Institute for Biological Interfaces (IBG1), Karlsruhe Institute of Technology (KIT), Hermann-von-Helmholtz-Platz 1, Karlsruhe, 76344, Germany.
Department of Genetics and Cytology, National Research Centre (NRC), 33 El Buhouth St., Cairo, 12622, Egypt.
Chemistry. 2022 Nov 25;28(66):e202202157. doi: 10.1002/chem.202202157. Epub 2022 Sep 29.

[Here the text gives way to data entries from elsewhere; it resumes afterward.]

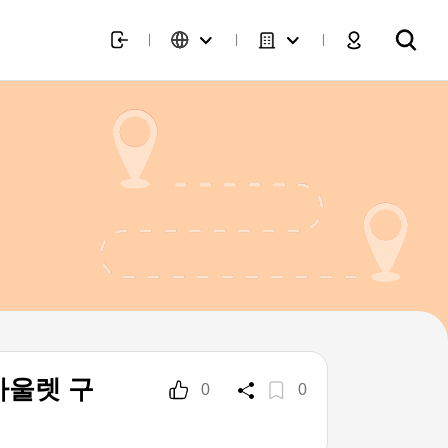
아울렛 구
0
0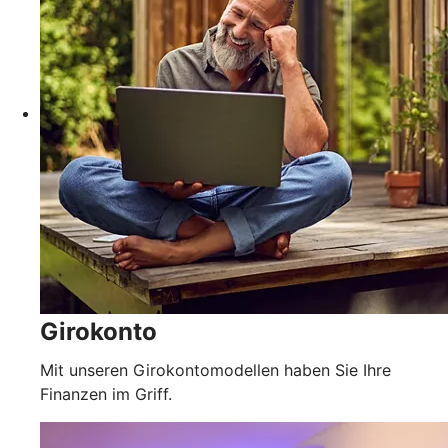
Girokonto
Mit unseren Girokontomodellen haben Sie Ihre
Finanzen im Griff.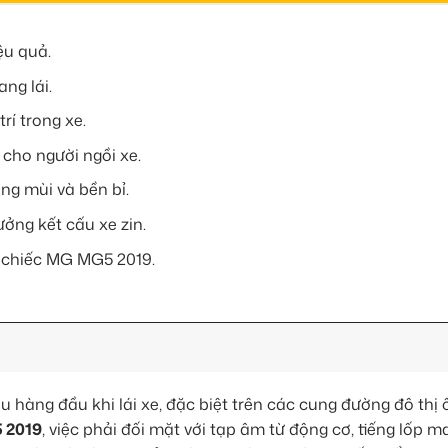
ệu quả.
ng lái.
rí trong xe.
cho người ngồi xe.
ng mùi và bền bỉ.
ởng kết cấu xe zin.
o chiếc MG MG5 2019.
u hàng đầu khi lái xe, đặc biệt trên các cung đường đô thị
 2019
, việc phải đối mặt với tạp âm từ động cơ, tiếng lốp m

All-enzyme hydrogel (AEH) particles with a hydrodynamic diameter of up to 120 nm were produced intracellularly with an Escherichia coli-based in vivo system. The inCell-AEH nanoparticles were generated from polycistronic vectors enabling simultaneous expression of two interacting enzymes, the Lactobacillus brevis alcohol dehydrogenase (ADH) and the Bacillus subtilis glucose-1-dehydrogenase (GDH), fused with a SpyCatcher or SpyTag, respectively. Formation of inCell-AEH was analyzed by dynamic light scattering and atomic force microscopy. Using the stereoselective two-step reduction of a prochiral diketone substrate, we show that the inCell-AEH approach can be advantageously used in whole-cell flow biocatalysis, by which flow reactors could be operated for >4 days under constant substrate perfusion. More importantly, the inCell-AEH concept enables the recovery of efficient catalyst materials for stable flow bioreactors in a simple and economical one-step procedure from crude bacterial lysates. We believe that our method will contribute to further optimization of sustainable biocatalytic processes.
采用基于大肠杆菌的体内系统,在细胞内制备了直径高达 120nm 的全酶水凝胶 (AEH) 颗粒。InCell-AEH 纳米颗粒是由多顺反子载体产生的,能够同时表达两种相互作用的酶,即短乳杆菌醇脱氢酶 (ADH) 和枯草芽孢杆菌葡萄糖-1-脱氢酶 (GDH),分别与 SpyCatcher 或 SpyTag 融合。通过动态光散射和原子力显微镜分析了 InCell-AEH 的形成。使用前手性二酮底物的立体选择性两步还原,我们表明,InCell-AEH 方法可以在全细胞流动生物催化中有利地使用,通过该方法,在恒定底物灌注下,流动反应器可以持续运行超过 4 天。更重要的是,InCell-AEH 概念能够从粗菌裂解物中以简单经济的一步法从粗菌裂解物中回收高效的催化剂材料,用于稳定的流动生物反应器。我们相信,我们的方法将有助于进一步优化可持续的生物催化过程。